Exercise data |

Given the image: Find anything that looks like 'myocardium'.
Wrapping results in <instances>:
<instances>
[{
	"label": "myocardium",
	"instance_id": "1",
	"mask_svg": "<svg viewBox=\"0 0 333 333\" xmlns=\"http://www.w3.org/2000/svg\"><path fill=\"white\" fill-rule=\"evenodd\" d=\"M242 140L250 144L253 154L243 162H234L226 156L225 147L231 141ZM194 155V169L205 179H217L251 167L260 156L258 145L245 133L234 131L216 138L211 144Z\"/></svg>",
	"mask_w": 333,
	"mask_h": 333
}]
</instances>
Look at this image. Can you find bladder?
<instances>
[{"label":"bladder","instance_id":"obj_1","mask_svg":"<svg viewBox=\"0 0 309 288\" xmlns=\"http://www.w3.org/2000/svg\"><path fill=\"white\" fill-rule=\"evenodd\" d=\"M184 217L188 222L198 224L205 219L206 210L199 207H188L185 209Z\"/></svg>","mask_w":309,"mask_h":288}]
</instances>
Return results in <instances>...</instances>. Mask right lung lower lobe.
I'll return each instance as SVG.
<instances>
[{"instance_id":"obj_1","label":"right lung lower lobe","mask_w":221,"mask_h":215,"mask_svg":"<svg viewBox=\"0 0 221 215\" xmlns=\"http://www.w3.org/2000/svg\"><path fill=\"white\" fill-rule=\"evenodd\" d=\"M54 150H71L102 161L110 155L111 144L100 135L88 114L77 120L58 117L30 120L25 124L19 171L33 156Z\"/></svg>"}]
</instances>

Task goal | Copy each entry exactly, with nothing added or dropped.

Result of the exercise |
Given the image: Find anything that looks like 'myocardium'.
Wrapping results in <instances>:
<instances>
[{
	"label": "myocardium",
	"instance_id": "1",
	"mask_svg": "<svg viewBox=\"0 0 333 333\" xmlns=\"http://www.w3.org/2000/svg\"><path fill=\"white\" fill-rule=\"evenodd\" d=\"M242 140L250 144L253 154L243 162H234L226 156L225 147L231 141ZM194 155V169L205 179H217L251 167L260 156L258 145L245 133L234 131L216 138L211 144Z\"/></svg>",
	"mask_w": 333,
	"mask_h": 333
}]
</instances>
Look at this image. Can you find bladder?
<instances>
[{"label":"bladder","instance_id":"obj_1","mask_svg":"<svg viewBox=\"0 0 309 288\" xmlns=\"http://www.w3.org/2000/svg\"><path fill=\"white\" fill-rule=\"evenodd\" d=\"M184 217L188 222L198 224L205 219L206 210L199 207H188L185 209Z\"/></svg>","mask_w":309,"mask_h":288}]
</instances>
Return results in <instances>...</instances>. Mask right lung lower lobe.
I'll return each instance as SVG.
<instances>
[{"instance_id":"obj_1","label":"right lung lower lobe","mask_w":221,"mask_h":215,"mask_svg":"<svg viewBox=\"0 0 221 215\" xmlns=\"http://www.w3.org/2000/svg\"><path fill=\"white\" fill-rule=\"evenodd\" d=\"M54 150H71L102 161L110 155L111 144L100 135L88 114L77 120L58 117L30 120L25 124L19 171L33 156Z\"/></svg>"}]
</instances>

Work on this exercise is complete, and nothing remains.